C’est lors d’un vol qui sort de la routine que la masse maximale à l’atterrissage peut poser problème. Si un avion décolle à masse maximale et doit faire face à une situation quelconque qui l’oblige à retourner à son aéroport de départ (problème technique, malaise d’un passager…), il n’aura pas le temps de consommer le carburant nécessaire et sera au-dessus de la masse maximale à l’atterrissage.
Quand les premiers jet commerciaux firent leur apparition à la fin des années 1950, la FAA instaura une loi indiquant que si la masse maximale au décollage excède 105 % de la masse maximale à l'atterrissage, l’appareil doit être muni d’un système d’évacuation du carburant. Des avions comme le Boeing 707 et du Douglas DC-8 en furent alors équipés. Si un de ces avions devait retourner vers l’aéroport d’où il avait décollé, il lui suffirait de larguer juste assez de carburant pour ramener sa masse au-dessous de sa masse maximale à l’atterrissage, puis atterrir.
Assouplissement de la règle
Dans les années 1960, Boeing introduisit le 737 et Douglas le DC-8, les modèles originaux de ces deux avions étant des court-courriers, la loi des 105 % n’était pas un problème. Mais des variantes apparurent, équipées de moteurs JT8D plus puissants. Leur autonomie augmenta, ainsi que leur masse, les rendant incompatibles avec la loi des 105 %. L’installation de système d’évacuation de carburant étant trop coûteuse, la FAA abolit la « loi des 105 % », à condition que les appareils respectent les normes FAR 25.119 et FAR 25.121 après un vol de 15 minutes. En d’autres termes, il faut que l’avion (surchargé) puisse se poser avec les volets sortis au maximum et soit avec les deux réacteurs en fonctionnement, soit avec un réacteur hors-service.

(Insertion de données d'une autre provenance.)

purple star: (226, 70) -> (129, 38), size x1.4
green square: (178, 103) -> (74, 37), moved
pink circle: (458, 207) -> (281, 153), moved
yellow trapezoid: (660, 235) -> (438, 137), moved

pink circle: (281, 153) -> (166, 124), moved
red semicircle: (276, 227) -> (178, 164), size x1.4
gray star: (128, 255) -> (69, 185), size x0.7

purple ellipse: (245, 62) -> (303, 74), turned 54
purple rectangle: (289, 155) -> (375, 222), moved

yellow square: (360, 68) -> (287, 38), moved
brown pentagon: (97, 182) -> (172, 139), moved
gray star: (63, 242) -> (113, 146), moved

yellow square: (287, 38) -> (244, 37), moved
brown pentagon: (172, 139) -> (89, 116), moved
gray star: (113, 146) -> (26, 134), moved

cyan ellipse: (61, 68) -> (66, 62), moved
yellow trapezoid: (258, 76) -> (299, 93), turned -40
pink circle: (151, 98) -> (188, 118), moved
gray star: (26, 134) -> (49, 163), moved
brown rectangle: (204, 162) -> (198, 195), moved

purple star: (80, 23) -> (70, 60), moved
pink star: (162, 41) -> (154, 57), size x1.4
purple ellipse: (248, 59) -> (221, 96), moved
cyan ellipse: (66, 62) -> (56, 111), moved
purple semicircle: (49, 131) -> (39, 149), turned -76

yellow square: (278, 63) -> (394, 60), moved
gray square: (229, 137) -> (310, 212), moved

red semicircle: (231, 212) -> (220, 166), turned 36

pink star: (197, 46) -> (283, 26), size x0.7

Depuis, la majorité des biréacteurs atteignent ces exigences. Le Boeing 737 (tous les modèles), le Douglas DC-9/MD-80 et Boeing 717, la famille Airbus A320 et de nombreux jets régionaux ne sont pas équipés de système de fuel-dumping. Dans le cas d’une urgence qui requiert un retour à l’aéroport de départ rapide, les pilotes ont pour consigne de descendre en décrivant des cercles afin de brûler du carburant[1], voire, si la situation l’exige, simplement d’atterrir. Les avions récents sont conçus pour pouvoir atterrir en surpoids dans des cas exceptionnels, moyennant une inspection poussée.
Équipement des appareils actuels
Beaucoup de films et d’informations télévisées prétendent que tous les avions peuvent lâcher du carburant, mais en fait, la majeure partie en est incapable. Seuls les gros-porteurs long courrier (moins de 10% du traffic passager) sont équipés de dispositifs de fuel dumping.[2]

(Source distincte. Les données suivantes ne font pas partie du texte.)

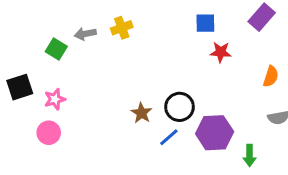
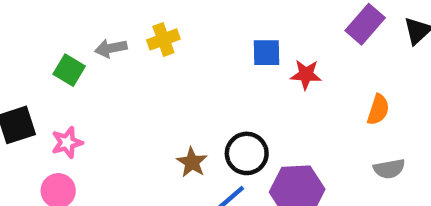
blue square: (205, 23) -> (266, 53), moved

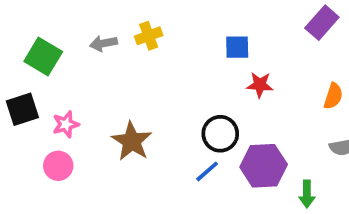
green square: (69, 70) -> (43, 57), moved, size x1.4
red star: (306, 75) -> (260, 85), moved
brown star: (192, 162) -> (132, 141), moved, size x1.5

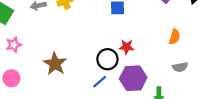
red star: (260, 85) -> (126, 47), moved
pink star: (66, 124) -> (14, 45), moved

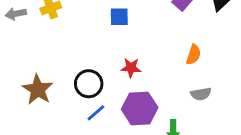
black circle: (107, 59) -> (89, 84), moved

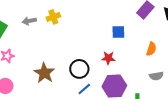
blue square: (119, 17) -> (118, 32), moved

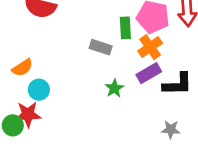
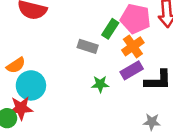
green rectangle: (125, 28) -> (110, 29), turned 36
green star: (114, 88) -> (100, 84), turned 30
cyan circle: (39, 90) -> (31, 85), size x1.5

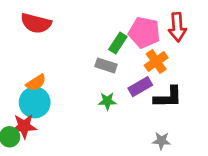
gray rectangle: (88, 46) -> (106, 65), moved
orange cross: (133, 46) -> (156, 62), moved
orange semicircle: (16, 65) -> (36, 83), moved

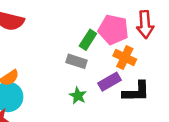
orange cross: (156, 62) -> (125, 58), turned -30
green star: (107, 101) -> (78, 96), turned 30

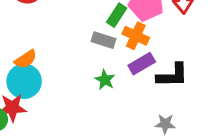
orange cross: (125, 58) -> (136, 36), moved

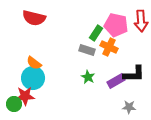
orange semicircle: (26, 59) -> (34, 63), turned 70
purple rectangle: (142, 64) -> (116, 81), moved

Les biréacteurs à plus long rayon d’action tels que les Boeing 767, les Airbus A300, A310, A320 n’ont pas de système d’évacuation du carburant. Ce paramètre dépend de la date de commande ou des désirs du client. Les tri- et quadriréacteurs comme le L-1011, le McDonnell Douglas MD-11, le Boeing 747 et l’Airbus A340 ont généralement des problèmes pour atteindre la norme FAR 25.119 quand ils décollent à masse maximale. C’est pourquoi presque tous ces avions possèdent un système de largage de carburant. Le Boeing 757 en est dépourvu, car ses deux masses maximales sont proches.
Conditions de largage
De nos jours, les opérations de largage de carburant sont gérées par le contrôle du trafic aérien, qui veille à ce qu’aucun autre appareil ne se trouve dans une zone de largage. Elles s’effectuent d’habitude à une altitude assez élevée (supérieure à 2000 mètres) pour que le carburant se dissipe avant de toucher le sol[2],[3],[4]. Le carburant quitte l’avion par des ouvertures se situant près du bout des ailes, mais de façon à les éloigner le plus possible des réacteurs.

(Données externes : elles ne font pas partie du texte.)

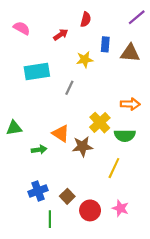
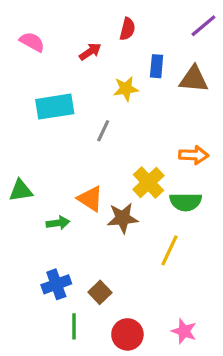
pink star: (120, 208) -> (184, 331), moved
red circle: (90, 210) -> (127, 334), moved

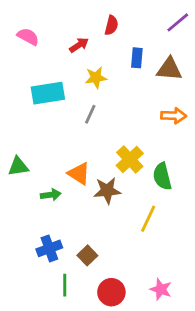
yellow star: (126, 89) -> (96, 78), moved
orange arrow: (194, 155) -> (174, 116), moved
green semicircle: (186, 202) -> (162, 176), turned 76

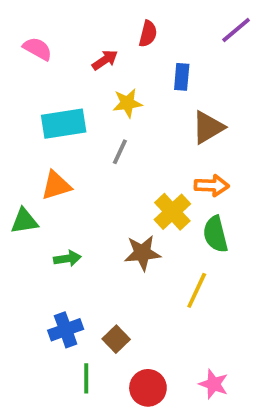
brown triangle: (169, 69) -> (208, 127), moved, turned -36
orange arrow: (174, 116) -> (212, 185), moved
orange triangle: (79, 174) -> (56, 185), moved, turned -50

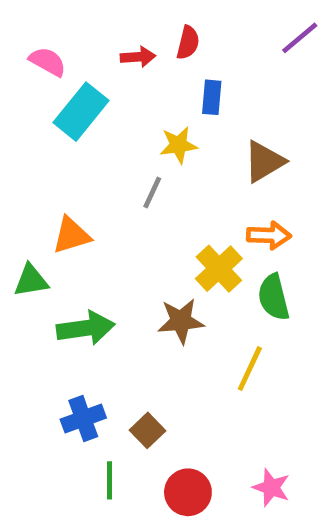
red arrow: (105, 60) -> (138, 57), moved, turned 30
blue rectangle: (182, 77) -> (212, 97), moved
yellow star: (127, 103) -> (178, 145), moved
cyan rectangle: (64, 124) -> (81, 112), moved, turned -42
green arrow: (67, 259) -> (86, 328), size x1.6

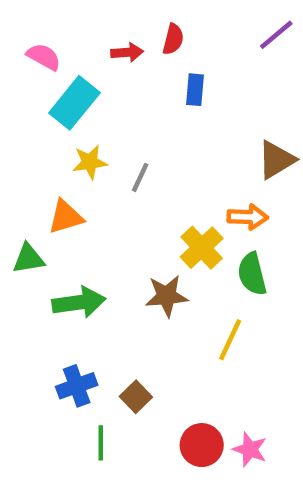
yellow star: (178, 145) -> (90, 162), moved
brown triangle: (264, 162) -> (276, 160), moved
red circle: (188, 492) -> (202, 445), moved

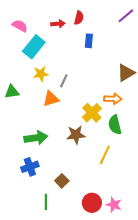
orange triangle: (66, 217) -> (51, 99), moved
green triangle: (28, 259) -> (12, 92), moved
blue cross: (77, 386) -> (30, 167), moved

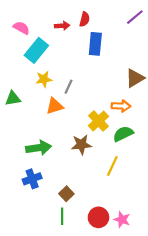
blue rectangle: (89, 41) -> (95, 44), size x1.5
green semicircle: (115, 125) -> (123, 134), turned 78
green line: (46, 202) -> (62, 216), moved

L’utilisation de ce procédé à la plus large échelle eut lieu le , quand de nombreux avions se virent refuser le droit d’entrer dans l’espace aérien américain (conséquence des attentats). Des vols furent déviés vers Terre-Neuve au Canada ou durent retourner à leur aéroport de départ. Pour les moyen-courriers incapables de se poser en surpoids, la seule issue fut de se débarrasser d’une partie de leur kérosène.
Les conséquences des largages de carburant sur la santé des populations et l'environnement, considérées comme bénignes par les autorités[5], font l'objet d'interrogations de la part de certains élus[6],[7]. Sans être des manœuvres de routine, ces opérations sont assez fréquentes dans certaines régions : ainsi, en 2016, plus de 240 tonnes de carburant ont été larguées au-dessus du seul Land de Rhénanie-Palatinat[8].
Dump-and-burn
Le dump-and-burn est un fuel dumping où le carburant est intentionnellement enflammé par les rampes de post-combustion du réacteur de l’avion. La flamme spectaculaire engendrée combinée à une vitesse élevée fait du dump-and-burn une figure populaire lors de meetings aériens ou comme bouquet final pour un feu d’artifice. Cette pratique est aussi connue sous le nom de « torche » ou « Zippo ».
Les F-111 australiens sont souvent utilisés à cet effet, notamment lors de la cérémonie de clôture des Jeux olympiques de Sydney en 2000. Les pilotes ont décrit cette expérience comme exaltante[9], même si eux-mêmes ne peuvent pas voir la flamme, mais juste une lueur orangée dans le ciel, la flamme immense produisant une lumière intense.
Certaines sources[Lesquelles ?] prétendent que l'USAF aurait abandonné cette pratique pour des raisons de coûts et de sécurité.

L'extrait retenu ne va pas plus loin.